ICT-impuls will create 120.000 extra jobs untill 2020

ICT-impuls will create 120.000 extra jobs untill 2020

ICT-impuls.ENG.jpgFriday 03 February 2017

The discussion about robotization is hot right now. Including the dark side of this issue: ‘technological unemployment’. This statement is made by John Maynard Keynes and represent the loss of jobs by technology changes.

A recent study of two economists of Oxfort’s University shows that 47% of all jobs are sensitive for automation upcoming 20 years. Between the two and three million job will disappear in the Netherlands. You can thing of: self-driving cars will replace the truck driver, the pack-bot will replace the warehouse employees, already the first novel is written by a robot.

If you are convinced this will cause serious unemployment, you are wrong. Because we are subjected by the so called ‘illusion of a fixed number of jobs’ in our economy. In fact the number of jobs depends of the state of job vacancies in society and not the other way around.  Otherwise the massive inflow of woman to the labour market during the nineties caused an increase of unemployment amongst working men. And the possibilities of an early resignation of elderly people in the eighties would have created a sharp decline of unemployment among youngsters. 

Technological break throughs like the steam engine in the eighteenth century and the assembly line during the beginning of the twentieth century. The computer chip and internet can shock the labour market, but none of these inventions actually caused a higher and structural unemployability. The labour market is much more dynamic and flexible than we actually suspect. In 2014 the number of unemployed people decreased just a little bit with roughly 40.000 people.  But meanwhile there happened a lot: 520 thousand unemployed people did found a job, the number of people that lost their job was 480 thousand. The effects of technological improvement should be matched with these facts and its dynamics. 

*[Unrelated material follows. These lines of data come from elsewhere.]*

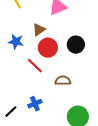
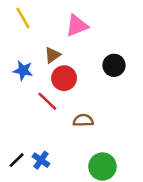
black circle: (76, 45) -> (114, 65), moved
blue cross: (35, 104) -> (41, 160), moved, turned -32

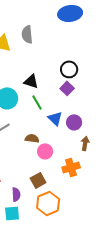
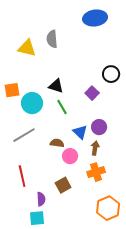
black circle: (69, 69) -> (111, 74), moved
blue triangle: (55, 118) -> (80, 132), moved
brown arrow: (85, 143) -> (95, 148), moved
orange hexagon: (48, 203) -> (108, 208), moved

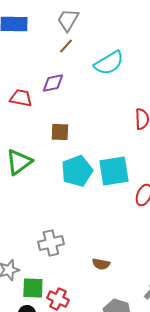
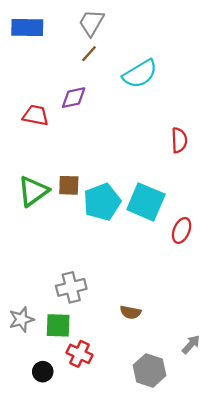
brown square: (60, 132) -> (69, 185), moved
cyan square: (114, 171) -> (146, 202), turned 32
green square: (33, 288) -> (58, 325), moved

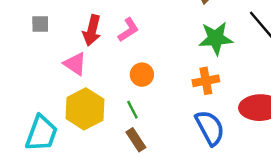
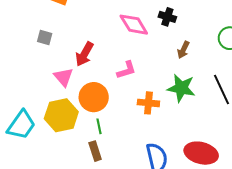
pink L-shape: (128, 30) -> (126, 70), moved
orange circle: (142, 75) -> (94, 97), moved, size x1.5
orange cross: (206, 81) -> (148, 103), moved

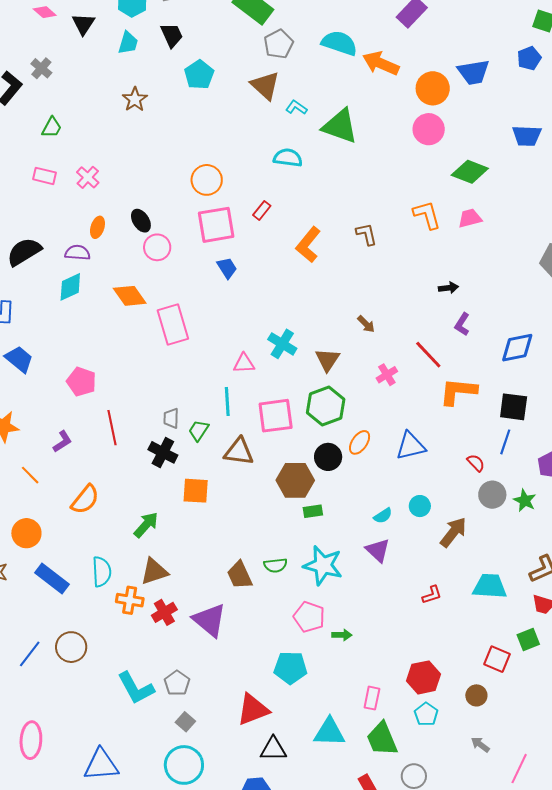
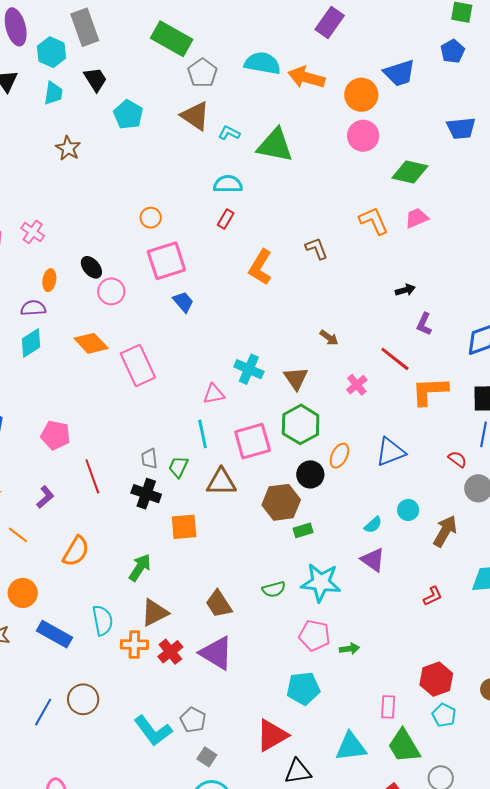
orange circle: (207, 180) -> (151, 218), size x0.7
red rectangle: (262, 210) -> (226, 219), moved
brown trapezoid: (240, 575) -> (219, 604), moved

A breakthrough technology might be able to automate the existing jobs, it will also create jobs we now don’t know the existence of. During the Eighties we couldn’t imagine that at one point in time there would be jobs like webdesigners, app-developers or search engine marketeers. It is calculated that upcoming years there will arise extra jobs, because of ICT and robotics. New and extra investments in ICT won’t make us lose jobs until 2020, but it will create an extra 120.000 jobs. Where will these extra jobs arise? Especially within the low-skilled and highly educated part of the labour market. 

Highly educated people execute often work that is complementary to ICT applications, what makes it possible to increase their productivity. The reason low-skilled people also experience advantages of ICT is because of the increasing demand for personal service. In the secondary segment of educated people  the effect of ICT on the labour market has two sides. One part of the jobs will be destroyed, in particular the jobs with a cognitive and routinely character.  These jobs will be the first to be taken over because of the decrease of the usage of the power of a computer. Within the finance sector the consequences of this are already clearly visible. Although our study also shows the number of jobs within this middle segment of the labour market will stay stable. Because the number of jobs we lose will be compensated with the same number of new jobs. 

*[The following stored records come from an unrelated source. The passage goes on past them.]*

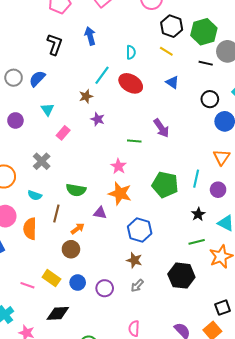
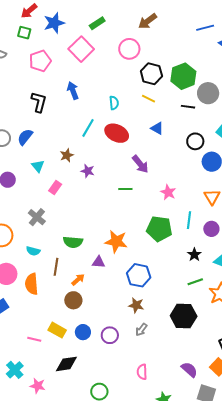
brown star: (86, 96) -> (67, 155), moved
purple arrow: (161, 128) -> (140, 164), moved
pink star: (118, 166) -> (168, 192), moved

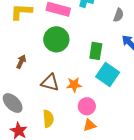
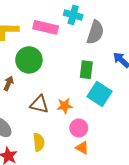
gray semicircle: (119, 15) -> (95, 32), moved, size x1.6
green circle: (56, 39) -> (29, 60), moved
orange triangle: (90, 125) -> (82, 148), turned 48

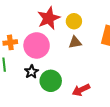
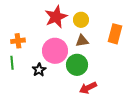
pink circle: (37, 45) -> (55, 51), moved
green circle: (51, 81) -> (77, 65), moved

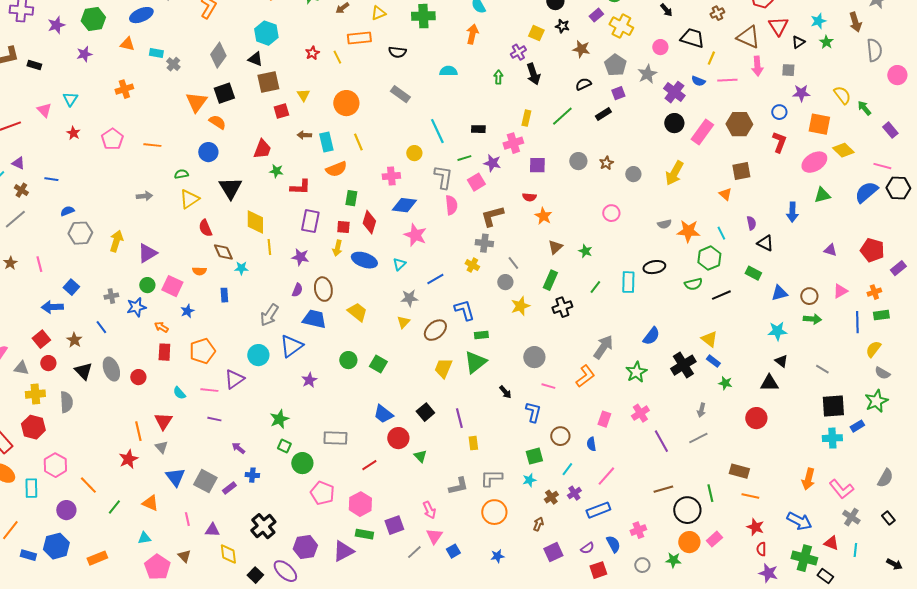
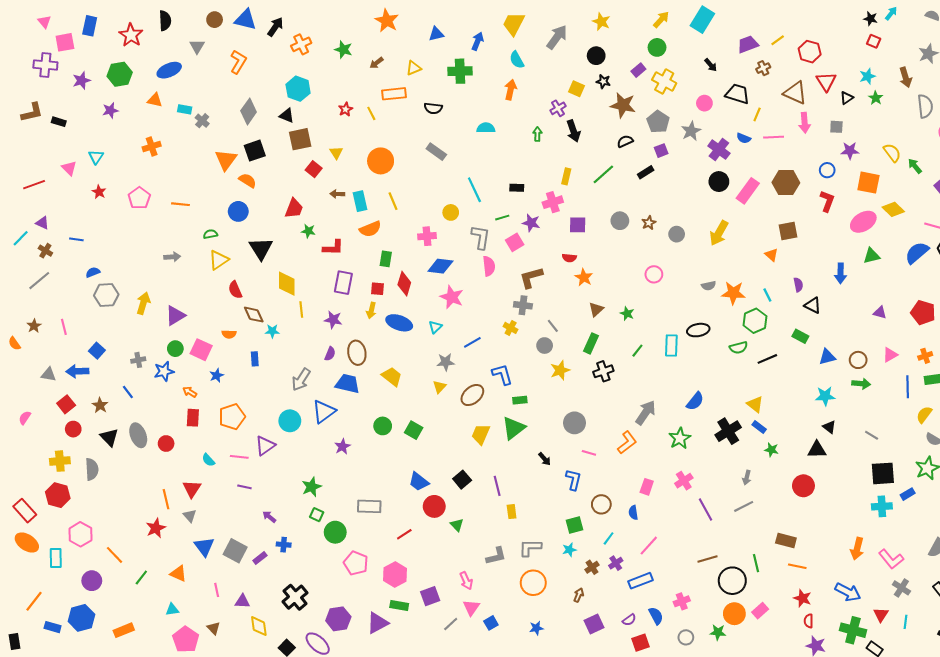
brown star: (581, 49) -> (623, 105), size x1.4
red square: (281, 111) -> (314, 169), turned -35
gray triangle: (21, 368) -> (48, 374), moved
red triangle: (831, 543) -> (881, 615), turned 42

The transition to a new balance within the labour market will inevitable bring us problems of adjustment. For sure when large groups don’t have a good perspective on a job, an social problem will arise. It’s the challenge of companies and government to guide their employees by applying education programs and guidance to and from a job. People who will lose their job must be equipped with skills that are necessary for the new jobs of the future. Artificial intelligence forces us an new way of retraining we are used to apply. New production engineering and business models ask us new skills and a different, flexible mindset. 

Although not everybody equally benefits of the technologically renewal, our calculations show the fear of massive unemployment isn’t completely truth. The labour market is in fact a dynamic field, not a static one. Just like Keynes didn’t got it right with his prediction about technological unemployment, we won’t expect the current doomsday thinkers will see their predictions come true.